Apenas 15 minutos antes de concluir sus funciones como alta comisionada de las Naciones Unidas para los Derechos Humanos, la expresidenta chilena Michelle Bachelet divulgó la semana pasada un demoledor informe que revela las sistemáticas y atroces violaciones cometidas por el régimen chino contra la libertad, la integridad, la cultura y la religión de las minorías musulmanas en la región “autónoma” de Xinjiang.
El documento, de 48 páginas, no plantea muchos hallazgos originales: la campaña de asimilación emprendida brutalmente por las autoridades de Pekín contra la población uigur y otras minorías etnorreligiosas ha sido denunciada y documentada durante años por gobiernos occidentales y organizaciones independientes. Lo novedoso es que las revelaciones provienen ahora de la más alta autoridad de la ONU en derechos humanos y que estén basadas en un trabajo minucioso y objetivo, respaldado por gran cantidad y diversidad de fuentes y testimonios. Esto le otorga enorme legitimidad, gracias a la cual el régimen chino ha quedado expuesto como nunca antes. Ya era hora.
El documento revela un escalofriante y sistemático patrón de violaciones a los derechos humanos “cometidos en el contexto de la aplicación de estrategias gubernamentales contra el terrorismo y el ‘extremismo’” que, presuntamente, ejercen sectores de esas minorías. Más aún, las acciones tienen como base una legislación general “profundamente problemática desde la perspectiva de los estándares y normas internacionales de derechos humanos”, que otorga a los funcionarios “amplia discreción” para aplicar sus poderes coercitivos con “limitadas garantías y escasa verificación independiente”.

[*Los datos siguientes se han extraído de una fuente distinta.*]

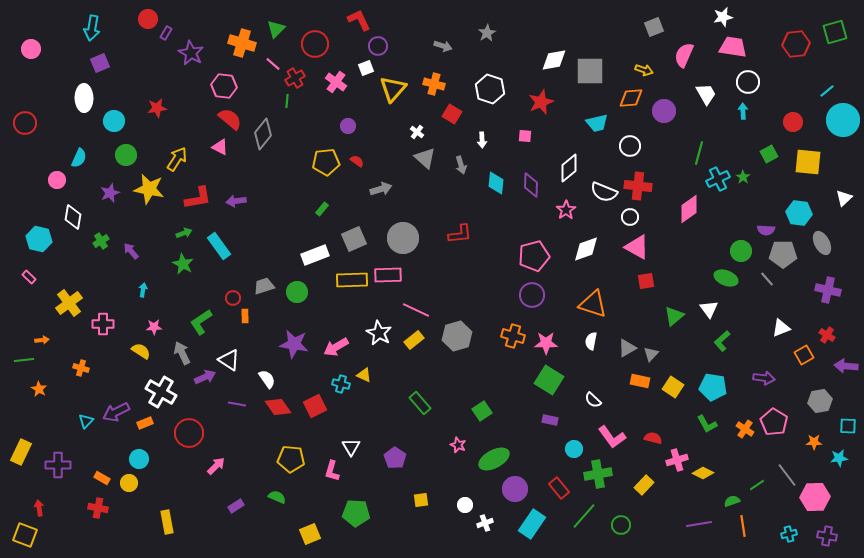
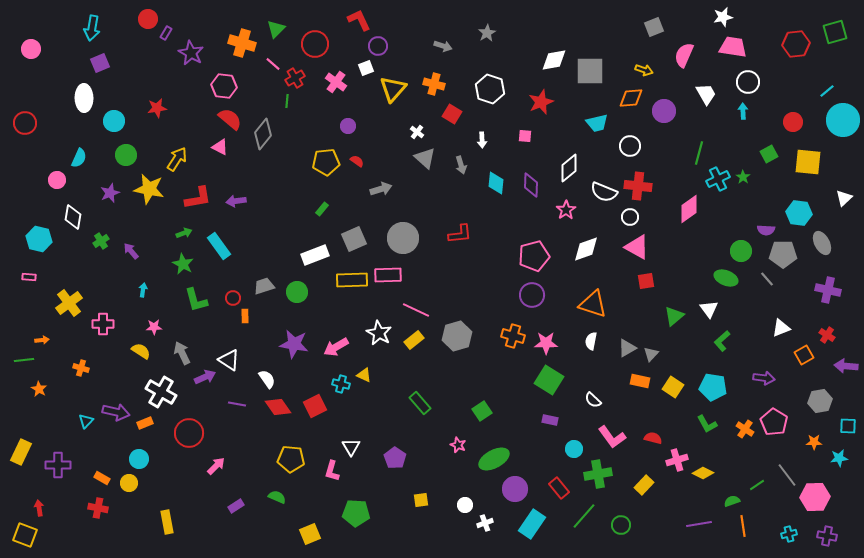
pink rectangle at (29, 277): rotated 40 degrees counterclockwise
green L-shape at (201, 322): moved 5 px left, 22 px up; rotated 72 degrees counterclockwise
purple arrow at (116, 412): rotated 140 degrees counterclockwise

El repertorio utilizado por las autoridades para enfrentar “las percibidas amenazas a la seguridad que emanan de miembros individuales de estos grupos” es aterrador. El informe refiere una política multifacética, que incluye discriminación etnorreligiosa, ejecuciones selectivas, detenciones arbitrarias, confinamientos en campos de “reeducación”, trabajos forzosos, torturas, separación de familias, aplicación coercitiva de control natal, violencia sexual, impedimento de prácticas religiosas propias y hasta destrucción de mezquitas y otros centros de culto.
Además, advierte sin ambages de que “la extensión de las detenciones arbitrarias y discriminatorias contra miembros de los uigures y otros grupos predominantemente musulmanes... pueden constituir crímenes internacionales, en particular, crímenes contra la humanidad”.
Cuánto incidirán las revelaciones y recomendaciones del informe en proteger los derechos humanos y generar posibles mejoras en las condiciones de vida de estos millones de personas, es difícil de predecir, pero tememos que el impacto será mínimo. Por lo pronto, después de la publicación, el régimen respondió de manera vitriólica y presentó la meticulosa y aséptica investigación como parte de una conspiración occidental en su contra, lo cual revela su nula voluntad de cambio.
En vista de esa actitud, pero sobre todo de las atrocidades descubiertas, se impone ampliar y profundizar las investigaciones. Tal como planteó la directora para China de la organización Human Rights Watch, corresponde ahora que el Consejo de Derechos Humanos de la ONU emprenda una amplia investigación sobre los posibles crímenes contra la humanidad cometidos por el gobierno de Pekín y se empeñe en exponer a los responsables. Llevarlos a la justicia internacional será casi imposible, porque China no reconoce la jurisdicción de la Corte Penal Internacional, pero sí podrán, cuando menos, ser sujetos de sanciones individuales o colectivas.
El proceso que sigue será difícil. El régimen tiene enorme capacidad de presión y extorsión y la utilizará al máximo para frenar futuras investigaciones. Pero que, a pesar de ellas, el informe haya salido a la luz demuestra que su poder no es absoluto y que es posible arrojar más luz sobre las políticas represivas en Xinjiang. Es algo que merecen no solo los uigures y otras minorías víctimas directas de los atropellos, sino también la población china en general.